Il nostro Paese rimase libero e democratico grazie al ruolo degli angloamericani, e se ad ogni 25 aprile dobbiamo ringraziare qualcuno, occorre iniziare dagli Stati Uniti d’America e dal Regno Unito. Non vi fu, pertanto, una unità nazionale del tutto sincera, ed oggi, anche se servirebbe senz’altro stringerci a coorte per rinascere dal Covid, non tutti remano compatti per l’interesse generale e sembra difficile intravedere un vicino cambio di rotta.
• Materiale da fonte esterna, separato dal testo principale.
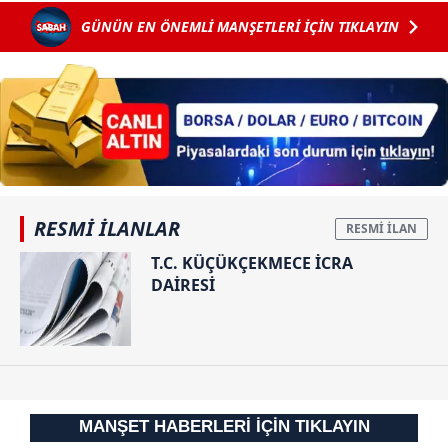
GÜNÜN EN ÖNEMLİ MANŞETLERİ İÇİN TIKLAYIN
RESMİ İLANLAR
T.C. KÜÇÜKÇEKMECE İCRA
DAİRESİ
MANŞET HABERLERİ İÇİN TIKLAYIN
Abbiamo un Governo, appunto definito di unità nazionale, in cui sono tutti dentro, a parte Fratelli d’Italia, ma c’è chi continua, pensiamo consapevolmente, a scavare solchi fra le diverse categorie del Paese. Le misure anti-Covid, che ci accompagnano da oltre un anno, hanno creato dei muri fra gli stessi italiani, fra chi è garantito da uno stipendio pubblico e chi rischia ogni momento con una attività economica privata. Rischia anzitutto l’imprenditore, ma anche il lavoratore dipendente, se al proprio titolare le cose non vanno bene. Tutti coloro i quali lavorano o lavoravano in quei settori maggiormente colpiti dalle chiusure e dai lockdown più o meno mascherati, si sono sentiti abbandonati dallo Stato e da una politica, perlomeno una parte di essa, che sembra infischiarsene in maniera palese delle nefaste conseguenze economiche di certe scelte, e quasi godere nel trovarsi a punire una fetta del Paese. Se vengono meno le motivazioni dettate dalla scienza, rimane solo una volontà ideologica e punitiva, perciò, è normale che l’Italia reale, 25 aprile o meno, si allontani sempre più dalle Istituzioni repubblicane. Quando i piccoli imprenditori vengono visti come degli evasori, o nel momento in cui Nicola Zingaretti parla di “lavoretti”, riferendosi agli impieghi in bar e ristoranti, comprendiamo come gli eredi del comunismo non abbiano mai abbandonato il pregiudizio ideologico verso l’iniziativa privata. Con buona pace della unità nazionale perorata dal presidente della Repubblica.